== SUPPLIED ENTRIES
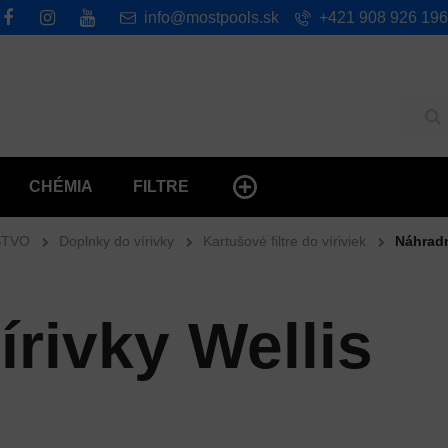
info@mostpools.sk
+421 908 926 196
Hľ
CHÉMIA
FILTRE
STVO
Doplnky do vírivky
Kartušové filtre do víriviek
Náhradné
vírivky Wellis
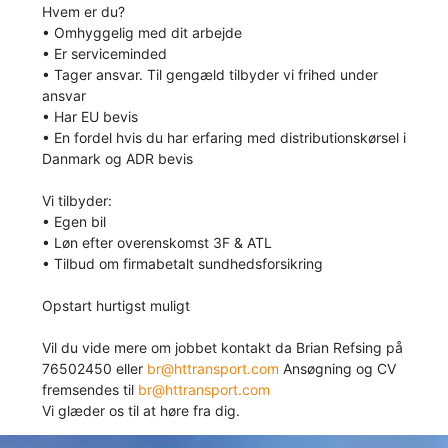
Hvem er du?
• Omhyggelig med dit arbejde
• Er serviceminded
• Tager ansvar. Til gengæld tilbyder vi frihed under
ansvar
• Har EU bevis
• En fordel hvis du har erfaring med distributionskørsel i
Danmark og ADR bevis
Vi tilbyder:
• Egen bil
• Løn efter overenskomst 3F & ATL
• Tilbud om firmabetalt sundhedsforsikring
Opstart hurtigst muligt
Vil du vide mere om jobbet kontakt da Brian Refsing på
76502450 eller
br@httransport.com
Ansøgning og CV
fremsendes til
br@httransport.com
Vi glæder os til at høre fra dig.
====
_EXERCISE OBJECTIVE_. Once the pictures are set aside, write out the entries verbatim.

_EXERCISE RESPONSE_.
info@mostpools.sk
+421 908 926 196
Hľ
CHÉMIA
FILTRE
STVO
Doplnky do vírivky
Kartušové filtre do víriviek
Náhradné
vírivky Wellis
Hvem er du?
• Omhyggelig med dit arbejde
• Er serviceminded
• Tager ansvar. Til gengæld tilbyder vi frihed under
ansvar
• Har EU bevis
• En fordel hvis du har erfaring med distributionskørsel i
Danmark og ADR bevis
Vi tilbyder:
• Egen bil
• Løn efter overenskomst 3F & ATL
• Tilbud om firmabetalt sundhedsforsikring
Opstart hurtigst muligt
Vil du vide mere om jobbet kontakt da Brian Refsing på
76502450 eller
br@httransport.com
Ansøgning og CV
fremsendes til
br@httransport.com
Vi glæder os til at høre fra dig.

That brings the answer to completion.